Wednesday, July 23, 2014

"The Possibilities," by Kaui Hart Hemmings

George Clooney! For better or worse, that’s who I think of when I think of Kaui Hart Hemmings’ first novel, “The Descendants.” This is because I didn’t read the book, but saw and admired the popular movie based on the book a couple of years ago. Now I have read Hemmings' new novel, “The Possibilities” (Simon & Schuster, 2014), and can focus on her actual writing rather than on George Clooney. This new novel is the story of a woman, Sarah St. John, whose 22-year-old son Cully has died a few months before in an avalanche in her beloved hometown of Breckenridge, Colorado. The story tells of her desperate grief, but also of her very slowly finding her way towards at least seeing the possibilities (see the title) of renewed connection to life, and even moments of happiness. She is fortunate to have a loving and helpful if somewhat eccentric father, Lyle; a good relationship with Cully’s father, Billy; and a close friend, Suzanne. Then into their lives comes a young woman, Kit, whom Cully had, unbeknownst to Sarah and the others, been seeing before he died. These five characters share tears, jokes, anger, and hope, especially as they drive a few hours away to what is supposed to be a memorial service for Cully but turns out to be something else. There are a handful of plot events in the few days on which the story focuses, but what is more important is how each character copes with her or his grief, and the somewhat strange situation of the main characters' incorporating Kit into their group.
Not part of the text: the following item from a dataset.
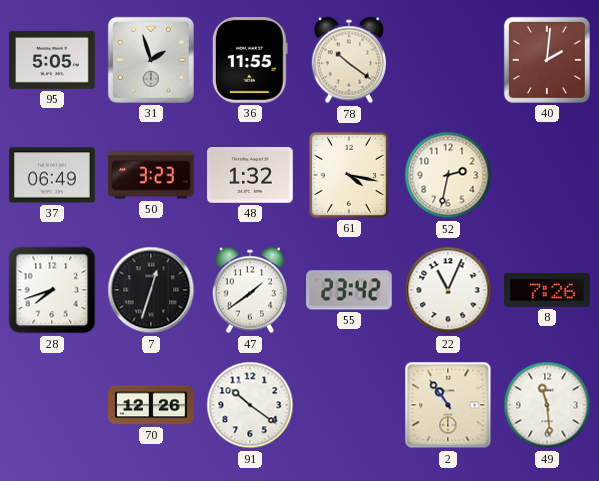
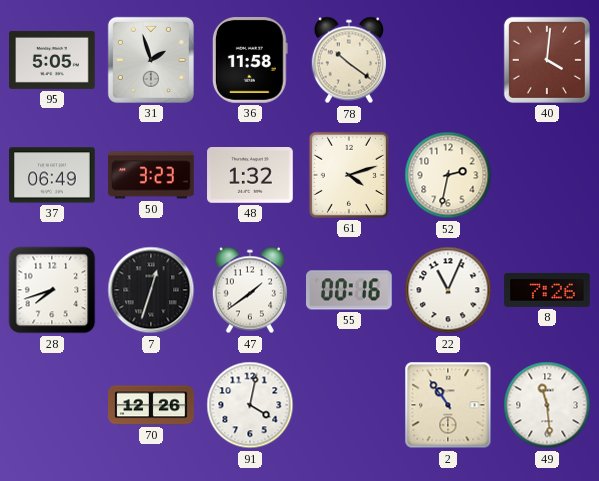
36: 11:55 -> 11:58
40: 2:01 -> 4:01
61: 4:17 -> 4:12
55: 23:42 -> 00:16
91: 10:21 -> 4:02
Also notable is the originality of each character. The story is of course wrenching…how could it not be? Yet the novel shows the way grief surges and recedes, and the way life intercedes and goes on, no matter what. The ending is a bit inconclusive, but that too reflects “real life.” I am aware that my description sounds as if the story is a sort of self-help, Hallmark-y lesson about coping with grief; this is not, in fact, how the novel comes across. There is wisdom, yes, but also bewilderment, deep pain, and affection. I give Hemmings much credit for her perceptive and closely observed portrayal of the complexity and fluctuations of great grief, and of the improbable but somehow realistic humor and flashes of joy the characters experience along the way.